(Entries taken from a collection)

= Beginning of Section =

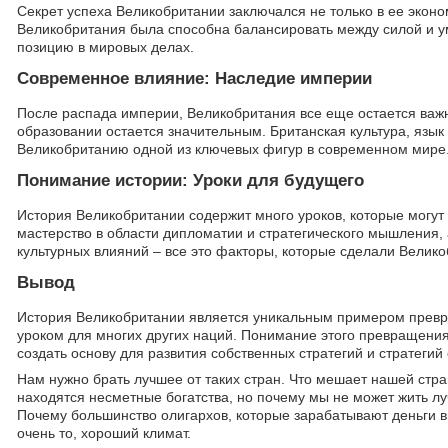
Секрет успеха Великобритании заключался не только в ее эконо
Великобритания была способна балансировать между силой и у
позицию в мировых делах.
Современное влияние: Наследие империи
После распада империи, Великобритания все еще остается важн
образовании остается значительным. Британская культура, язык
Великобританию одной из ключевых фигур в современном мире
Понимание истории: Уроки для будущего
История Великобритании содержит много уроков, которые могут
мастерство в области дипломатии и стратегического мышления,
культурных влияний – все это факторы, которые сделали Велико
Вывод
История Великобритании является уникальным примером превращ
уроком для многих других наций. Понимание этого превращения
создать основу для развития собственных стратегий и стратеги
Нам нужно брать лучшее от таких стран. Что мешает нашей стр
находятся несметные богатства, но почему мы не может жить л
Почему большинство олигархов, которые зарабатывают деньги вы
очень то, хороший климат.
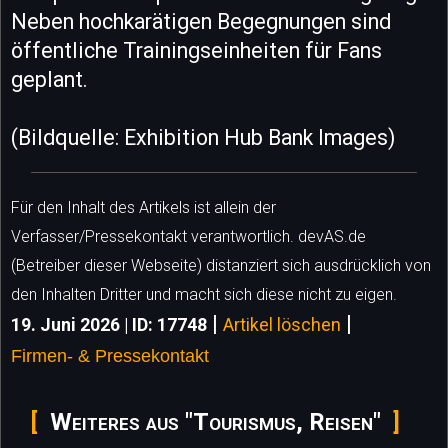
Neben hochkarätigen Begegnungen sind
öffentliche Trainingseinheiten für Fans
geplant.
(Bildquelle: Exhibition Hub Bank Images)
Für den Inhalt des Artikels ist allein der
Verfasser/Pressekontakt verantwortlich. devAS.de
(Betreiber dieser Webseite) distanziert sich ausdrücklich von
den Inhalten Dritter und macht sich diese nicht zu eigen.
|
|
19. Juni 2026 | ID: 17748
Artikel löschen
Firmen- & Pressekontakt
Weiteres aus "Tourismus, Reisen"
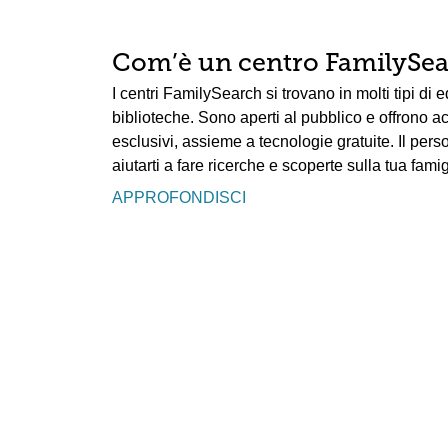
Com’è un centro FamilySe
I centri FamilySearch si trovano in molti tipi di 
biblioteche. Sono aperti al pubblico e offrono 
esclusivi, assieme a tecnologie gratuite. Il per
aiutarti a fare ricerche e scoperte sulla tua famig
APPROFONDISCI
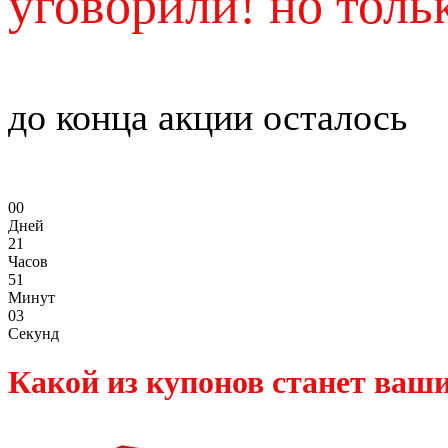
уговорили! но тольк
до конца акции осталось
0
0
Дней
2
1
Часов
5
1
Минут
0
3
Секунд
Какой из купонов станет ваш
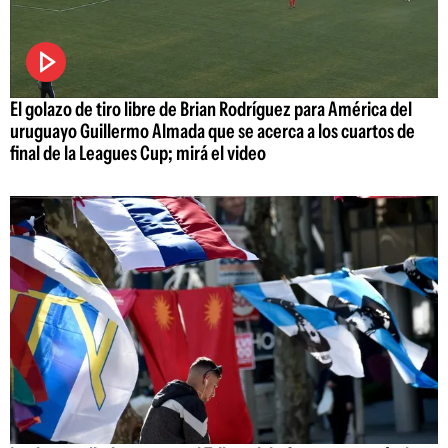
El golazo de tiro libre de Brian Rodríguez para América del
uruguayo Guillermo Almada que se acerca a los cuartos de
final de la Leagues Cup; mirá el video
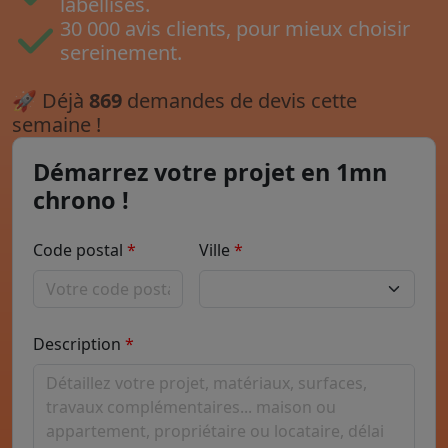
labellisés.
30 000 avis clients, pour mieux choisir
sereinement.
🚀
Déjà
869
demandes de devis cette
semaine !
Démarrez votre projet en 1mn
chrono !
Code postal
Ville
Description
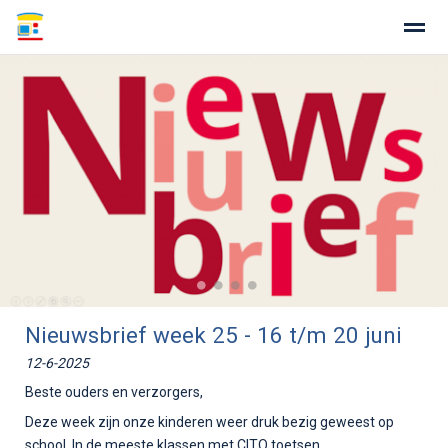
Home
Zoeken
Nieuws
Agenda
Fo
●
●
●
●
Nieuwsbrief week 25 - 16 t/m 20 juni
12-6-2025
Beste ouders en verzorgers,
Deze week zijn onze kinderen weer druk bezig geweest op
school. In de meeste klassen met CITO toetsen.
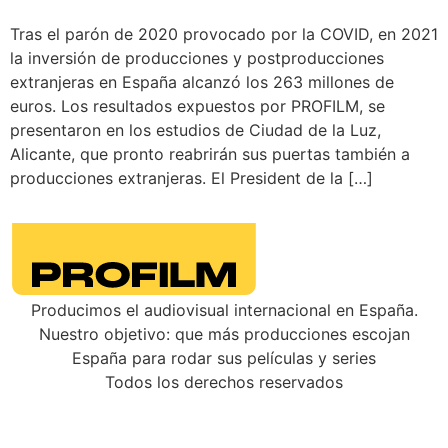
Tras el parón de 2020 provocado por la COVID, en 2021
la inversión de producciones y postproducciones
extranjeras en España alcanzó los 263 millones de
euros. Los resultados expuestos por PROFILM, se
presentaron en los estudios de Ciudad de la Luz,
Alicante, que pronto reabrirán sus puertas también a
producciones extranjeras. El President de la […]
Producimos el audiovisual internacional en España.
Nuestro objetivo: que más producciones escojan
España para rodar sus películas y series
Todos los derechos reservados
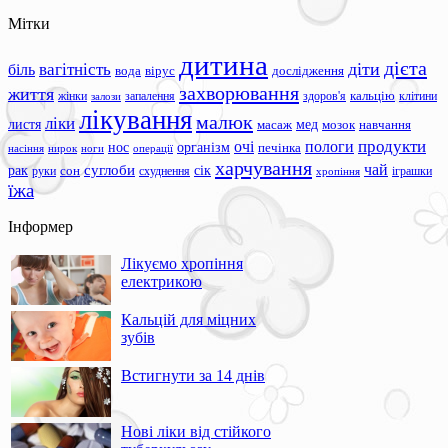
Мітки
дитина
дієта
вагітність
діти
біль
вода
вірус
дослідження
захворювання
життя
жінки
запалення
здоров'я
кальцію
клітини
залози
лікування
малюк
ліки
листя
мед
масаж
мозок
навчання
продукти
очі
пологи
нос
організм
печінка
ноги
операції
насіння
нирок
харчування
чай
суглоби
сік
рак
сон
руки
схуднення
іграшки
хропіння
їжа
Інформер
Лікуємо хропіння
електрикою
Кальцій для міцних
зубів
Встигнути за 14 днів
Нові ліки від стійкого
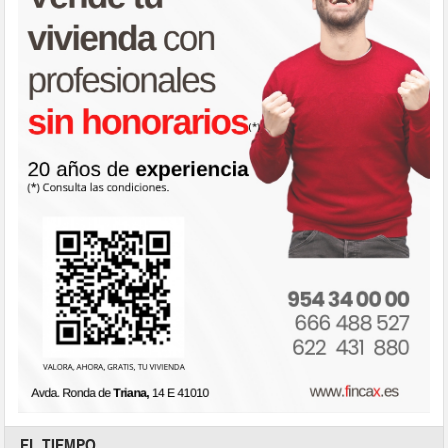
EL TIEMPO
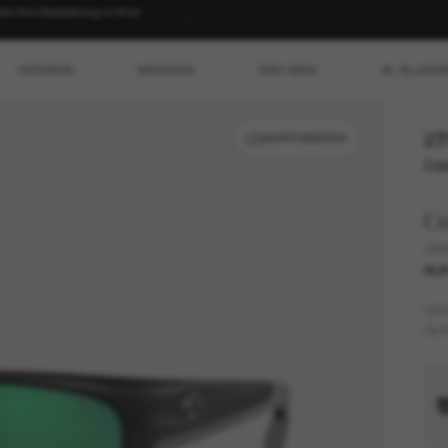
 Ihre Bestellung in Ihrer
HERREN
MARKEN
RAY-BAN
AI GLASS
27
ANPROBIEREN
Ode
Co
Jo
NUR
GES
GLÄ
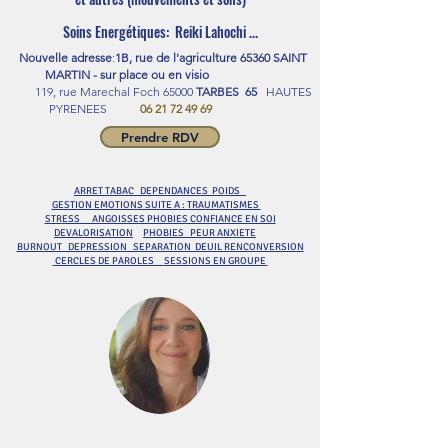
Soins Energétiques:
Reiki Lahochi ...
Nouvelle adresse
:
1B, rue de l'agriculture 65360 SAINT
MARTIN - sur place ou en visio
119, rue Marechal Foch 65000
TARBES 65
HAUTES
PYRENEES
06 21 72 49 69
Prendre RDV
ARRET TABAC DEPENDANCES POIDS
GESTION EMOTIONS SUITE A :
TRAUMATISMES
STR
ESS ANGOISSES PHOBIES CONFIANCE EN SOI
DEVALORISATION
PHOBIES PEUR ANXIETE
BURNOUT DEPRESSION SEPARATION DEUIL RENCONVERSION
CERCLES DE PAROLES
SESSIONS EN GROUPE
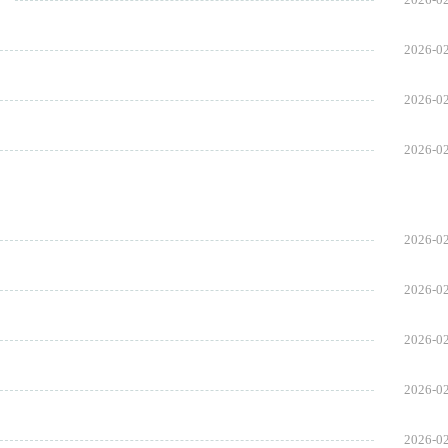
2026-0
2026-0
2026-0
2026-0
2026-0
2026-0
2026-0
2026-0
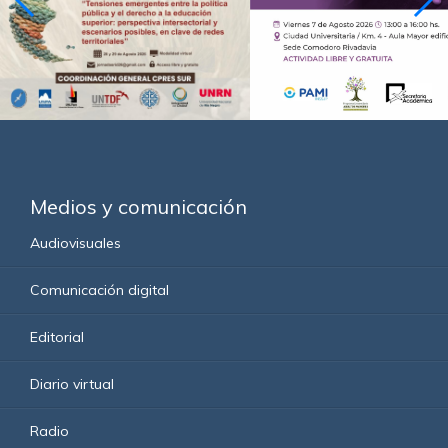
Medios y comunicación
Audiovisuales
Comunicación digital
Editorial
Diario virtual
Radio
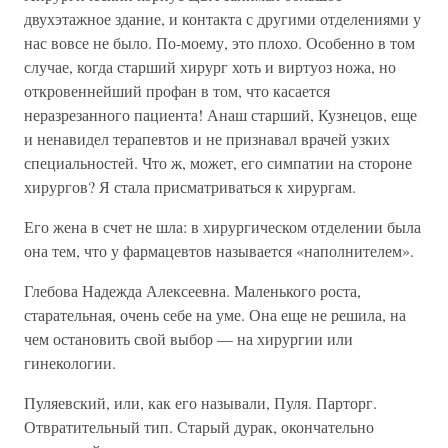
двухэтажное здание, и контакта с другими отделениями у
нас вовсе не было. По-моему, это плохо. Особенно в том
случае, когда старший хирург хоть и виртуоз ножа, но
откровеннейший профан в том, что касается
неразрезанного пациента! Анаш старший, Кузнецов, еще
и ненавидел терапевтов и не признавал врачей узких
специальностей. Что ж, может, его симпатии на стороне
хирургов? Я стала присматриваться к хирургам.
Его жена в счет не шла: в хирургическом отделении была
она тем, что у фармацевтов называется «наполнителем».
Глебова Надежда Алексеевна. Маленького роста,
старательная, очень себе на уме. Она еще не решила, на
чем остановить свой выбор — на хирургии или
гинекологии.
Пуляевский, или, как его называли, Пуля. Парторг.
Отвратительный тип. Старый дурак, окончательно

= End of Section =

Would you copy all lines in the records where the string "producciones" appears?

la inversión de producciones y postproducciones
producciones extranjeras. El President de la […]
Nuestro objetivo: que más producciones escojan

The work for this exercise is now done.